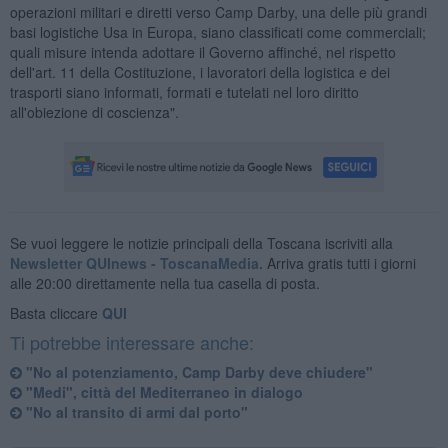
operazioni militari e diretti verso Camp Darby, una delle più grandi
basi logistiche Usa in Europa, siano classificati come commerciali;
quali misure intenda adottare il Governo affinché, nel rispetto
dell'art. 11 della Costituzione, i lavoratori della logistica e dei
trasporti siano informati, formati e tutelati nel loro diritto
all'obiezione di coscienza".
Se vuoi leggere le notizie principali della Toscana iscriviti alla
Newsletter QUInews - ToscanaMedia.
Arriva gratis tutti i giorni
alle 20:00 direttamente nella tua casella di posta.
Basta cliccare
QUI
Ti potrebbe interessare anche:
"No al potenziamento, Camp Darby deve chiudere"
"Medi", città del Mediterraneo in dialogo
"No al transito di armi dal porto"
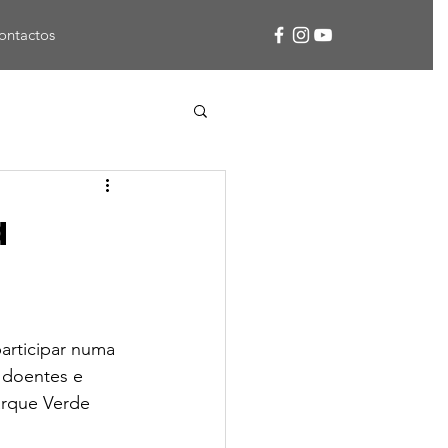
ontactos
a
articipar numa 
 doentes e 
arque Verde 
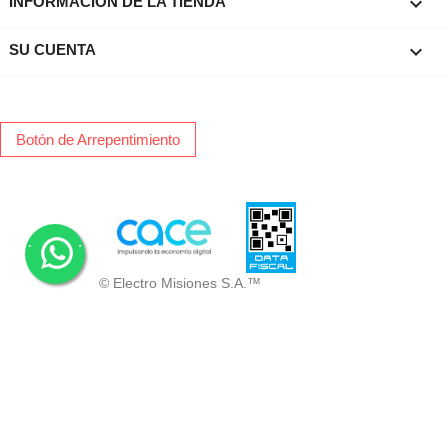
keyboard_arrow_down
INFORMACIÓN DE LA TIENDA

SU CUENTA
Botón de Arrepentimiento
.
.
© Electro Misiones S.A.™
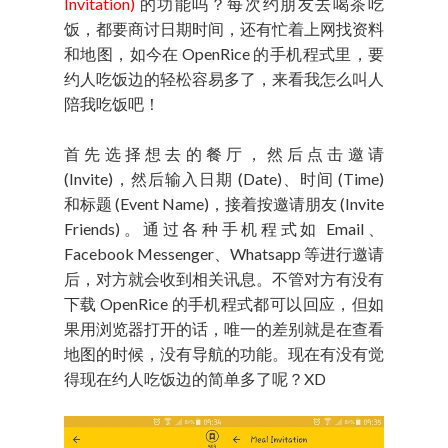
Invitation)
的功能吗？每次约朋友去喝茶吃
饭，都要商讨日期时间，还有忙着上网找资料
和地图，如今在 OpenRice 的手机程式里，要
约人吃饭边的轻松容易多了，来看我怎么叫人
陪我吃饭吧！
首先选择想去的餐厅，然后点击邀请
(Invite)，然后输入日期 (Date)、时间 (Time)
和标题 (Event Name)，接着按邀请朋友 (Invite
Friends)。通过各种手机程式如 Email、
Facebook Messenger、Whatsapp 等进行邀请
后，对方就会收到相关讯息。不管对方有没有
下载 OpenRice 的手机程式都可以回应，但如
果用浏览器打开的话，唯一的差别就是在查看
地图的时候，没有导航的功能。现在有没有觉
得现在约人吃饭边的简单多了呢？XD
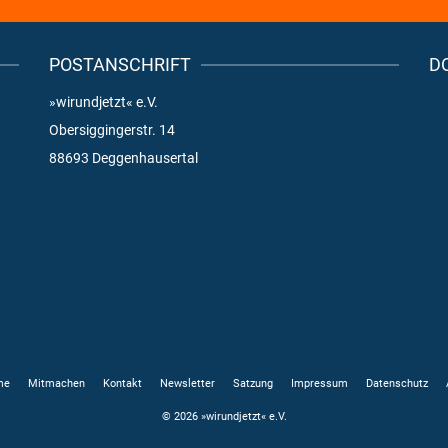
POSTANSCHRIFT
D
»wirundjetzt« e.V.
Obersiggingerstr. 14
88693 Deggenhausertal
me
Mitmachen
Kontakt
Newsletter
Satzung
Impressum
Datenschutz
© 2026 »wirundjetzt« e.V.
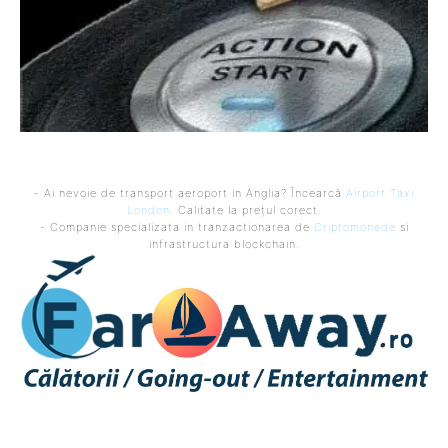
- Ai nevoie de transport aeroport in Anglia? Încearcă
Airport Taxi
London
. Calitate la prețul corect.
- Companie specializata in tranzactionarea de
Criptomonede
si
infrastructura blockchain.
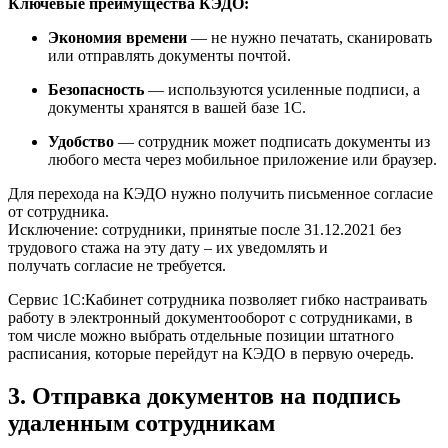
Ключевые преимущества КЭДО:
Экономия времени
— не нужно печатать, сканировать
или отправлять документы почтой.
Безопасность
— используются усиленные подписи, а
документы хранятся в вашей базе 1С.
Удобство
— сотрудник может подписать документы из
любого места через мобильное приложение или браузер.
Для перехода на КЭДО нужно получить письменное согласие
от сотрудника.
Исключение: сотрудники, принятые после 31.12.2021 без
трудового стажа на эту дату – их уведомлять и
получать согласие не требуется.
Сервис 1С:Кабинет сотрудника позволяет гибко настраивать
работу в электронный документооборот с сотрудниками, в
том числе можно выбрать отдельные позиции штатного
расписания, которые перейдут на КЭДО в первую очередь.
3. Отправка документов на подпись
удаленным сотрудникам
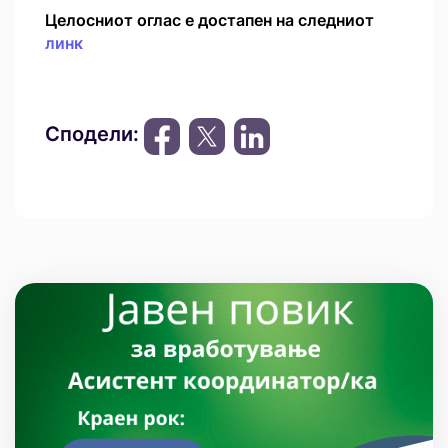
Целосниот оглас е достапен на следниот
линк
Сподели:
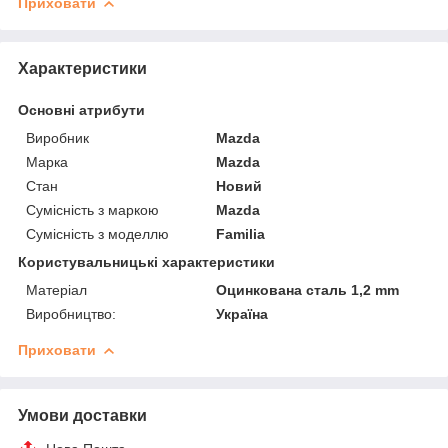
Приховати
Характеристики
Основні атрибути
Виробник
Mazda
Марка
Mazda
Стан
Новий
Сумісність з маркою
Mazda
Сумісність з моделлю
Familia
Користувальницькі характеристики
Матеріал
Оцинкована сталь 1,2 mm
Виробництво:
Україна
Приховати
Умови доставки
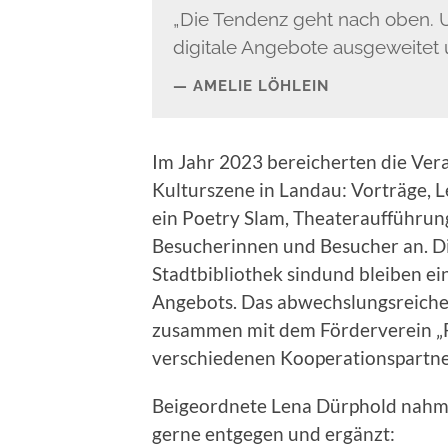
„Die Tendenz geht nach oben. U
digitale Angebote ausgeweitet
AMELIE LÖHLEIN
Im Jahr 2023 bereicherten die Vera
Kulturszene in Landau: Vorträge, 
ein Poetry Slam, Theateraufführung
Besucherinnen und Besucher an. D
Stadtbibliothek sindund bleiben ein
Angebots. Das abwechslungsreich
zusammen mit dem Förderverein „F
verschiedenen Kooperationspartne
Beigeordnete Lena Dürphold nahm 
gerne entgegen und ergänzt:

▶ Your assignment
Would you please return all lines from the listing above that contain "документы"?

▶ Answer to this problem
или отправлять документы почтой.
документы хранятся в вашей базе 1С.
— сотрудник может подписать документы из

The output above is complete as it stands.